Wednesday, March 16, 2022

Hiking The Rate Range

The Federal Reserve raised interest rates by a quarter-point today, and expects several more rate hikes in the months ahead as part of combating inflation.

The Federal Reserve on Wednesday approved its first interest rate increase in more than three years, an incremental salvo to address spiraling inflation without torpedoing economic growth.

After keeping its benchmark interest rate anchored near zero since the beginning of the Covid pandemic, the policymaking Federal Open Market Committee said it will raise rates by a quarter percentage point, or 25 basis points.


That will bring the rate now into a range of 0.25%-0.5%. The move will correspond with a hike in the prime rate and immediately send financing costs higher for many forms of consumer borrowing and credit. Fed officials indicated the rate increases will come with slower economic growth this year.

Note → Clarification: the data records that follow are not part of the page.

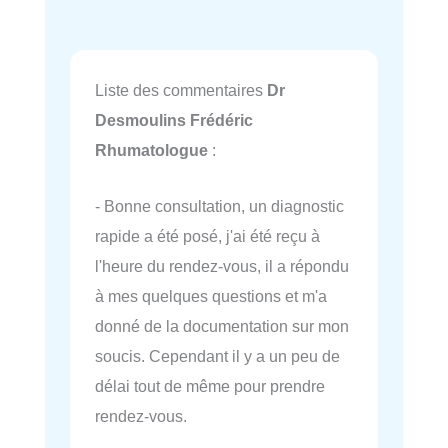
Liste des commentaires
Dr
Desmoulins Frédéric
Rhumatologue
:
- Bonne consultation, un diagnostic
rapide a été posé, j'ai été reçu à
l'heure du rendez-vous, il a répondu
à mes quelques questions et m'a
donné de la documentation sur mon
soucis. Cependant il y a un peu de
délai tout de même pour prendre
rendez-vous.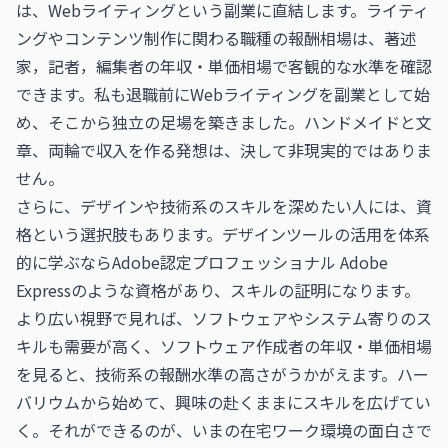
は、Webライティングという副業に直結します。ライティ
ングやコンテンツ制作に関わる職種の報酬相場は、
著述
家，記者，編集者の年収・単価相場
で客観的な水準を確認
できます。私も退職前にWebライティングを副業として始
め、そこから独立の足場を築きました。ハンドメイドと文
章、両輪で収入を作る発想は、決して非現実的ではありま
せん。
さらに、デザインや技術系のスキルを深めたい人には、資
格という選択肢もあります。デザインツールの活用を体系
的に学ぶなら
Adobe認定プロフェッショナル Adobe
Express
のような資格があり、スキルの証明になります。
より広い視野で見れば、ソフトウェアやシステム寄りのス
キルも需要が高く、
ソフトウェア作成者の年収・単価相場
を見ると、技術系の報酬水準の高さがうかがえます。ハー
バリウムから始めて、興味の赴くままにスキルを広げてい
く。それができるのが、いまの在宅ワーク環境の面白さで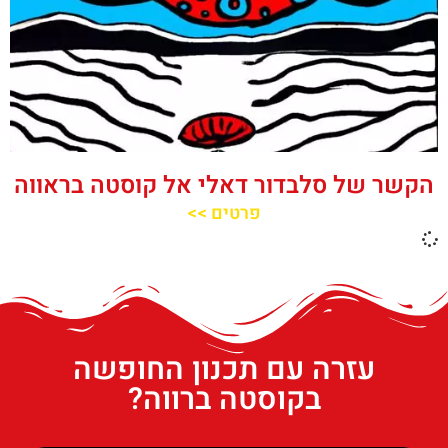
הקשר של סלבדור דאלי אל קוסטה בראווה
פרטים >>
עזרה עם תכנון החופשה
בקוסטה ברווה?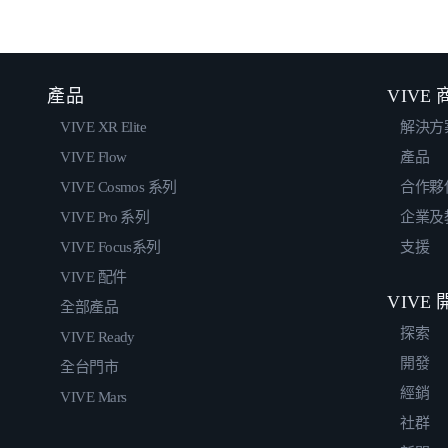
產品
VIVE
VIVE XR Elite
解決方
VIVE Flow
產品
VIVE Cosmos 系列
合作夥
VIVE Pro 系列
企業及
VIVE Focus系列
支援
VIVE 配件
VIVE
全部產品
探索
VIVE Ready
開發
全台門市
經銷
VIVE Mars
社群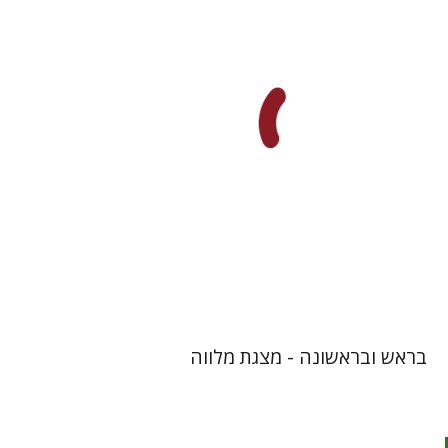
עטרת ירדן-ברק
גוני טישלר
$33
בראש ובראשונה - מצגת מלווה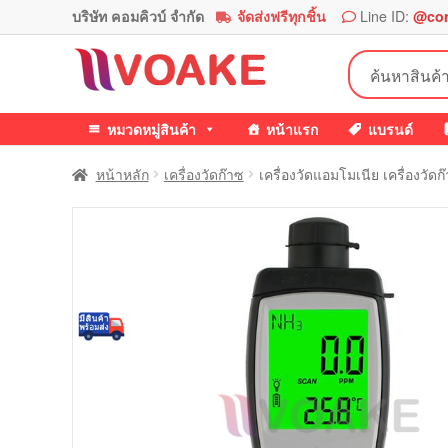
บริษัท คอมคิวบ์ จำกัด
จัดส่งฟรีทุกชิ้น
Line ID:
@co
Skip
Skip
ค้นหา:
to
to
navigation
content
หมวดหมู่สินค้า
หน้าแรก
แบรนด์
หน้าหลัก
เครื่องวัดก๊าซ
เครื่องวัดแอมโมเนีย เครื่องว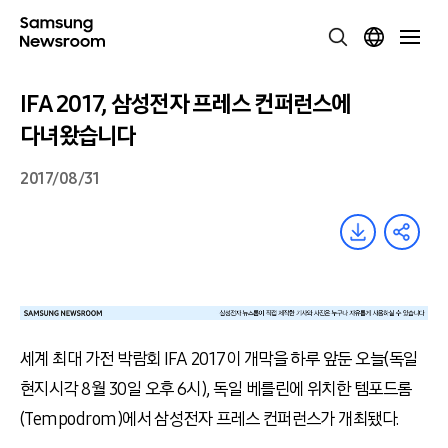
IFA 2017, 삼성전자 프레스 컨퍼런스에
다녀왔습니다
2017/08/31
세계 최대 가전 박람회 IFA 2017이 개막을 하루 앞둔 오늘(독일
현지시각 8월 30일 오후 6시), 독일 베를린에 위치한 템포드롬
(Tempodrom)에서 삼성전자 프레스 컨퍼런스가 개최됐다.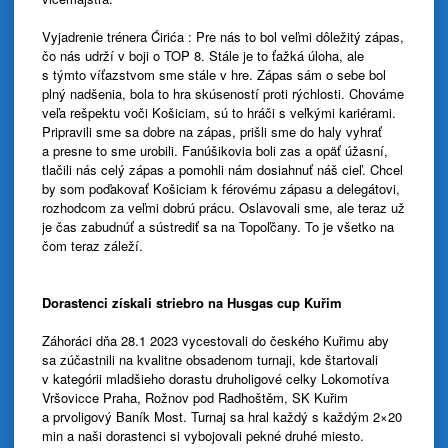
Vyjadrenie trénera Ćirića : Pre nás to bol veľmi dôležitý zápas,
čo nás udrží v boji o TOP 8. Stále je to ťažká úloha, ale
s týmto víťazstvom sme stále v hre. Zápas sám o sebe bol
plný nadšenia, bola to hra skúseností proti rýchlosti. Chováme
veľa rešpektu voči Košiciam, sú to hráči s veľkými kariérami.
Pripravili sme sa dobre na zápas, prišli sme do haly vyhrať
a presne to sme urobili. Fanúšikovia boli zas a opäť úžasní,
tlačili nás celý zápas a pomohli nám dosiahnuť náš cieľ. Chcel
by som poďakovať Košiciam k férovému zápasu a delegátovi,
rozhodcom za veľmi dobrú prácu. Oslavovali sme, ale teraz už
je čas zabudnúť a sústrediť sa na Topoľčany. To je všetko na
čom teraz záleží.
Dorastenci získali striebro na Husgas cup Kuřim
Záhoráci dňa 28.1 2023 vycestovali do českého Kuřimu aby
sa zúčastnili na kvalitne obsadenom turnaji, kde štartovali
v kategórii mladšieho dorastu druholigové celky Lokomotíva
Vršovicce Praha, Rožnov pod Radhoštěm, SK Kuřim
a prvoligový Baník Most. Turnaj sa hral každý s každým 2×20
min a naši dorastenci si vybojovali pekné druhé miesto.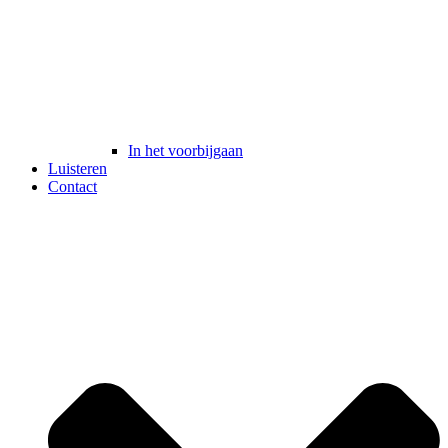
In het voorbijgaan
Luisteren
Contact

Along with the rate hikes, the committee also penciled in increases at each of the six remaining meetings this year, pointing to a consensus funds rate of 1.9% by year’s end. That is a full percentage point higher than indicated in December. The committee sees three more hikes in 2023 then none the following year.

The rate rise was approved with only one dissent. St. Louis Fed President James Bullard wanted a 50 basis point increase.

The committee last raised rates in December 2018, then had to backtrack the following July and begin cutting.
 
It's the right thing to do, mainly because former Clinton and Obama Treasury Secretary Larry Summers thinks it's a horrible idea that will push us into stagflation.